George Washington Papers

To George Washington from Jeremiah Olney, 14 December 1782

Garrison Saratoga 14th Decer 1782.


I have the Honor to Inclose your Excellency a Letter from Lieut. John M. Greene of my Regmt wherein he expresses a desire of leaving Service on account of his Indisposition, as this young Gentleman has greatly Impair’d his Health in the Service, and from a Conciousness off his merriting every Indulgence the public Can bestow, I am Induc’d to Interest myself in his behalf, and take the Liberty to Recommend him to your Excellency for leave to Retire on the provision made by an act of Congress the 19th Novr last—his Debilitated State (which I know has been his Situation for a year past) will I presume appear a Satisfactory Reason to your Excell’y and be off Sufficient weight to Intitle him to the previledge of Retiring upon the Emoliments granted to officers under Similar Circumstances. I have the Honor to be with Esteem Your Excellency’s very Obedt Hume Servt

Jereh Olney Lieut. Colo. Comd.

R. I. R.

DLC: Papers of George Washington.


Providence 4th Novr 1782

Respected Sir

Your letter by Major Olney I was duly honored with, and is now before me—Your letter to the Govr was read, in the Assembly, and they have ordered that the money some time since granted, shall be raised as soon as possible—to facilitate the payment of which, they have likewise directed that several confiscated Estates in Newport, shall be sold, and the monies arising from the sale, appropriated to the use of the Regt.
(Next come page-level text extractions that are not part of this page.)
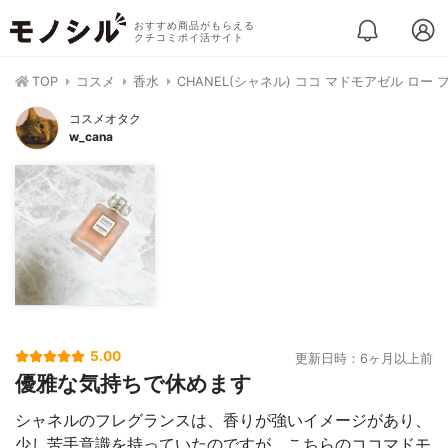
おすすめ商品がもらえる
クチコミポイ活サイト
TOP
コスメ
香水
CHANEL(シャネル) ココ マドモアゼル ロー 
コスメオタク
w_cana
5.00
更新日時：6ヶ月以上前
優雅な気持ちで休めます
シャネルのフレグランスは、香りが強いイメージがあり、
少し苦手意識を持っていたのですが、こちらのココマドモ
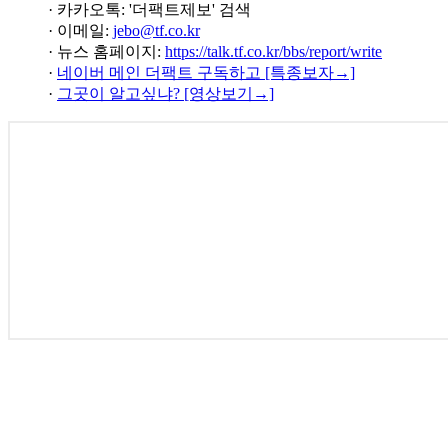
· 카카오톡: '더팩트제보' 검색
· 이메일:
jebo@tf.co.kr
· 뉴스 홈페이지:
https://talk.tf.co.kr/bbs/report/write
·
네이버 메인 더팩트 구독하고 [특종보자→]
·
그곳이 알고싶냐? [영상보기→]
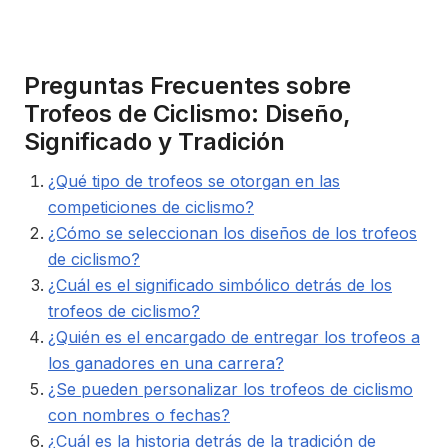
Preguntas Frecuentes sobre
Trofeos de Ciclismo: Diseño,
Significado y Tradición
¿Qué tipo de trofeos se otorgan en las
competiciones de ciclismo?
¿Cómo se seleccionan los diseños de los trofeos
de ciclismo?
¿Cuál es el significado simbólico detrás de los
trofeos de ciclismo?
¿Quién es el encargado de entregar los trofeos a
los ganadores en una carrera?
¿Se pueden personalizar los trofeos de ciclismo
con nombres o fechas?
¿Cuál es la historia detrás de la tradición de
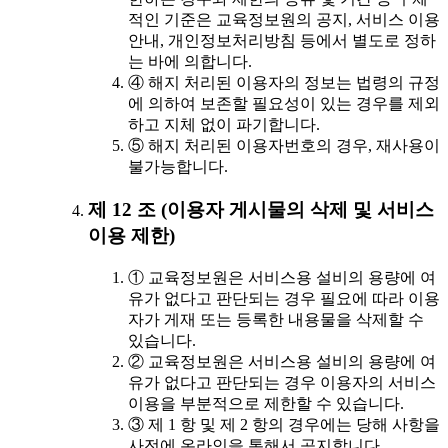
적인 기준은 교육정보원의 공지, 서비스 이용
안내, 개인정보처리방침 등에서 별도로 정하
는 바에 의합니다.
④ 해지 처리된 이용자의 정보는 법령의 규정
에 의하여 보존할 필요성이 있는 경우를 제외
하고 지체 없이 파기합니다.
⑤ 해지 처리된 이용자번호의 경우, 재사용이
불가능합니다.
제 12 조 (이용자 게시물의 삭제 및 서비스
이용 제한)
① 교육정보원은 서비스용 설비의 용량에 여
유가 없다고 판단되는 경우 필요에 따라 이용
자가 게재 또는 등록한 내용물을 삭제할 수
있습니다.
② 교육정보원은 서비스용 설비의 용량에 여
유가 없다고 판단되는 경우 이용자의 서비스
이용을 부분적으로 제한할 수 있습니다.
③ 제 1 항 및 제 2 항의 경우에는 당해 사항을
사전에 온라인을 통해서 공지합니다.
They have deputed a Committee to meet a delegation from the Regt for the purpose of settling Arrears &c.—I am Sorry it is not in my power to give you a just and accurate account of all the transactions of the assembly in their late Session—But am incapable of doing it from not having an opportunity of conversing with Major Olney after he had finished his business, but a few minutes—and my own indisposition at the time they sat would not permit me to go out—I have made shift to Hobble down to Mr Jno. Innes Clarke’s to procure what intelligence I have already related with respect to the Regt—Major Olney being out of Town, and I believe unacquainted with the present opportunity, made me more solicitous of giving you this intelligence as no doubt had he been here he would have wrote largely.

Previous to the arrival of Maj. Olney, I wrote you by Mr Dailey—(I think) the date I have forgot, as I had not time to take a Copy—in that, I acquainted you that I was at that time incapable of going out—owing to a cold settling in my limbs—since that, I have been confined the greatest part of the time—& when out, scarcely able to walk across the way—My Physician pronounces it to be the Rheumatism—and advises me to retire from the Service as it not only renders me unfit for military Duty—but the Hardships and Fatigues incident to the Life of a Soldier must naturally enervate & confirm it. To be obliged to request a dismission from the Army contrary to the established custom, is to me very irksome, but I hope the circumstances under which I at present labour will excuse me—as I am really so much debilitated in my limbs as would make it impracticable for me to join—I have not Sir, taken this Step without seriously deliberating on the moment of it—after serving in a Regt that I loved—and with it, as an individual, sharing the hardships to which it was opposed—to be obliged in consequence of those hardships to request a discharge—is a circumstance that affords me many painful sensations—but when I consider the situation of my health which, from it’s being peculiar, I’m induced from motives of justice to the Service & Regt, & regard for myself, to beg you would use your influence with the Commander in Chief to procure me a discharge—To the public I am not indebted, as your knowledge of the matter & the Pay Master’s Books will evince—The money which you left in my hands has been paid except for one or two persons whom I cannot find—The circumstance of my not being able to join, will, I presume to hope, induce his Excellency to dispence with the common mode, observed in the resignation of Officers—at the same time I must declare upon the credit of a Soldier, that if I could make personal application I would do it with chearfulness, rather than appear desirous of having an uncommon degree of indulgence shewn me.

If you would be pleased to Consider the motives of my retiring & use your interest (in promoting my wishes), in soliciting his Excellency in my behalf—I shall esteem the obligation by which I am bound, greatly ener[gized] and strengthened. I have the honor to be very respectfully—Sir, Your obedient and humble Servant

J.M. Green

P.S.—By the paper which accompanies this you will see that the Impost was ejected Nernine Contradicente—Whether vanity had not some small shape in the ejection I will not presume to say.